Actor-critic methods combine the above two categories. They use actor network and critic network to learn policy function and value function respectively, which can effectively reduce variance and speedup training. Actor-critic Konda and Tsitsiklis (1999) is the most basic method, and by adding baseline we can get the A2C method. A3C Mnih et al. (2016) applies parallel training on the basis of A2C. TRPO Schulman et al. (2015) introduces importance sampling and trust domain constraint in policy update. PPO Schulman et al. (2017) substitutes KL-divergence constraint in TRPO with clipping, which effectively improves its performance. The soft actor-critic (SAC) Haarnoja et al. (2018) method effectively improves the robustness of the algorithm by introducing entropy regularization and dueling Q-network. In this paper, we use SAC as the RL algorithm.

Anomaly Detection

Given a training dataset $X = {x_{1}, x_{2}, \dots, x_{N}}$ , AD aims at learning a feature representation mapping function $τ (\cdot) : X \mapsto Z$ or an anomaly scoring function $ϕ (\cdot) : X \mapsto R$ in a way that anomalies can be easily differentiated in the subspace of $τ$ or $ϕ$ , where $Z \in R^{K} (K ≪ N)$ denotes representation space. Since AD focuses on rare and irregular events, it faces many challenges including unknownness of anomalies, class imbalance, various types of anomalies, etc Pang et al. (2021a). According to the amount of known data, AD can be divided into three categories: supervised, semi-supervised, and unsupervised Ruff et al. (2021). Unsupervised AD is the most studied category, many works have been done in this area, including Isolation Forest Liu et al. (2008), Histogram-based Outlier Score Goldstein and Dengel (2012), One-Class SVM Schölkopf et al. (2001), NCAE Yu et al. (2021b), etc. Most supervised AD methods are classification methods Ruff et al. (2021) including XGBoost Chen and Guestrin (2016), VIME Yoon et al. (2020), etc.
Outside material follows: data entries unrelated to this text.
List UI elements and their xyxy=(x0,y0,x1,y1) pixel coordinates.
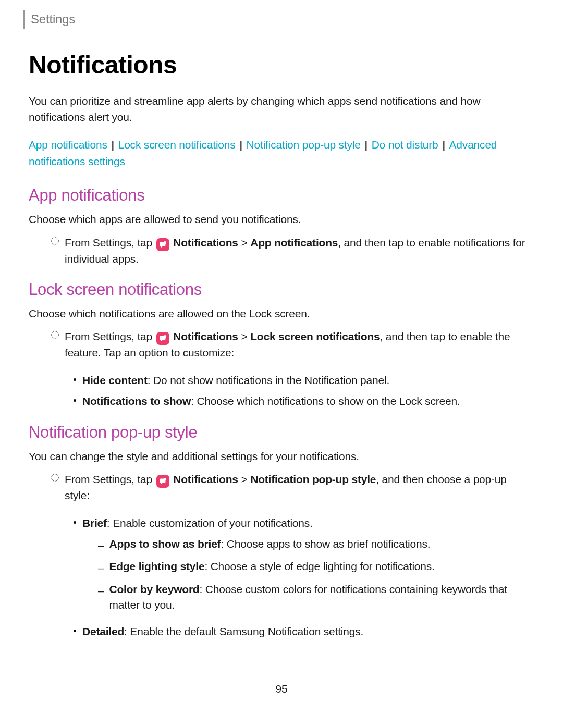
sublist-item: – Edge lighting style: Choose a style of… xyxy=(98,559,534,576)
dash-bullet-icon: – xyxy=(98,583,104,599)
nav-link-lock-screen[interactable]: Lock screen notifications xyxy=(118,139,236,151)
option-title: Hide content xyxy=(82,374,148,386)
option-desc: : Choose which notifications to show on … xyxy=(191,395,460,407)
circle-bullet-icon xyxy=(51,237,59,245)
svg-point-0 xyxy=(52,237,59,244)
circle-bullet-icon xyxy=(51,473,59,482)
dot-bullet-icon xyxy=(74,378,76,381)
desc-lock-screen: Choose which notifications are allowed o… xyxy=(29,306,534,322)
step-gt: > xyxy=(238,330,250,342)
step-item: From Settings, tap Notifications > App n… xyxy=(51,235,534,267)
dot-bullet-icon xyxy=(74,630,76,632)
nav-separator: | xyxy=(439,139,448,151)
step-bold: Notifications xyxy=(173,330,238,342)
dash-bullet-icon: – xyxy=(98,560,104,576)
suboption-desc: : Choose apps to show as brief notificat… xyxy=(221,538,430,550)
option-title: Detailed xyxy=(82,625,124,637)
svg-point-1 xyxy=(164,241,166,244)
nav-link-do-not-disturb[interactable]: Do not disturb xyxy=(372,139,438,151)
option-title: Notifications to show xyxy=(82,395,191,407)
heading-popup-style: Notification pop-up style xyxy=(29,421,534,445)
dot-bullet-icon xyxy=(74,399,76,402)
step-gt: > xyxy=(238,237,250,249)
circle-bullet-icon xyxy=(51,330,59,339)
notifications-icon xyxy=(156,238,169,251)
list-item: Detailed: Enable the default Samsung Not… xyxy=(74,624,534,639)
suboption-title: Apps to show as brief xyxy=(109,538,221,550)
step-bold: App notifications xyxy=(250,237,338,249)
page-number: 95 xyxy=(29,681,534,697)
svg-point-5 xyxy=(164,478,166,480)
step-bold: Notifications xyxy=(173,473,238,485)
step-text: From Settings, tap xyxy=(65,330,155,342)
desc-popup-style: You can change the style and additional … xyxy=(29,449,534,464)
dot-bullet-icon xyxy=(74,521,76,524)
option-title: Brief xyxy=(82,517,107,529)
step-bold: Notifications xyxy=(173,237,238,249)
step-gt: > xyxy=(238,473,250,485)
dash-bullet-icon: – xyxy=(98,538,104,553)
step-item: From Settings, tap Notifications > Lock … xyxy=(51,329,534,361)
option-desc: : Do not show notifications in the Notif… xyxy=(148,374,389,386)
step-text: From Settings, tap xyxy=(65,473,155,485)
step-bold: Lock screen notifications xyxy=(250,330,380,342)
sublist-item: – Apps to show as brief: Choose apps to … xyxy=(98,536,534,553)
suboption-title: Edge lighting style xyxy=(109,560,204,572)
option-desc: : Enable customization of your notificat… xyxy=(107,517,313,529)
step-item: From Settings, tap Notifications > Notif… xyxy=(51,472,534,503)
nav-separator: | xyxy=(237,139,246,151)
section-nav: App notifications | Lock screen notifica… xyxy=(29,137,534,169)
svg-point-4 xyxy=(52,474,59,482)
page-title: Notifications xyxy=(29,47,534,83)
nav-separator: | xyxy=(362,139,371,151)
option-desc: : Enable the default Samsung Notificatio… xyxy=(124,625,363,637)
notifications-icon xyxy=(156,332,169,345)
breadcrumb: Settings xyxy=(23,10,534,29)
suboption-title: Color by keyword xyxy=(109,583,199,595)
nav-link-popup-style[interactable]: Notification pop-up style xyxy=(247,139,361,151)
heading-app-notifications: App notifications xyxy=(29,184,534,207)
desc-app-notifications: Choose which apps are allowed to send yo… xyxy=(29,212,534,227)
suboption-desc: : Choose a style of edge lighting for no… xyxy=(204,560,434,572)
notifications-icon xyxy=(156,475,169,488)
step-bold: Notification pop-up style xyxy=(250,473,376,485)
svg-point-2 xyxy=(52,331,59,339)
heading-lock-screen: Lock screen notifications xyxy=(29,278,534,302)
list-item: Notifications to show: Choose which noti… xyxy=(74,393,534,409)
nav-link-app-notifications[interactable]: App notifications xyxy=(29,139,107,151)
step-text: From Settings, tap xyxy=(65,237,155,249)
nav-separator: | xyxy=(108,139,117,151)
sublist-item: – Color by keyword: Choose custom colors… xyxy=(98,582,534,613)
intro-text: You can prioritize and streamline app al… xyxy=(29,93,534,125)
list-item: Brief: Enable customization of your noti… xyxy=(74,515,534,619)
list-item: Hide content: Do not show notifications … xyxy=(74,373,534,388)
svg-point-3 xyxy=(164,335,166,338)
Semi-supervised Tabular Anomaly Detection

In this paper, we focus on semi-supervised tabular AD problems, where both unlabeled samples and a small portion of the labeled anomalies and labeled normal samples are available during training Ruff et al. (2021). Generally, semi-supervised AD methods can be classified into supervised-based and unsupervised-based categories Görnitz et al. (2013).

On top of the supervised learning paradigm, supervised-based semi-supervised AD methods add a bias term to describe the data characterization based on some assumptions, e.g., the cluster assumption Chapelle et al. (2009), in the loss function Pang et al. (2019). Their performance relies heavily on the consistency between the distribution of datasets and the assumptions. The mentioned DPLAN is this method.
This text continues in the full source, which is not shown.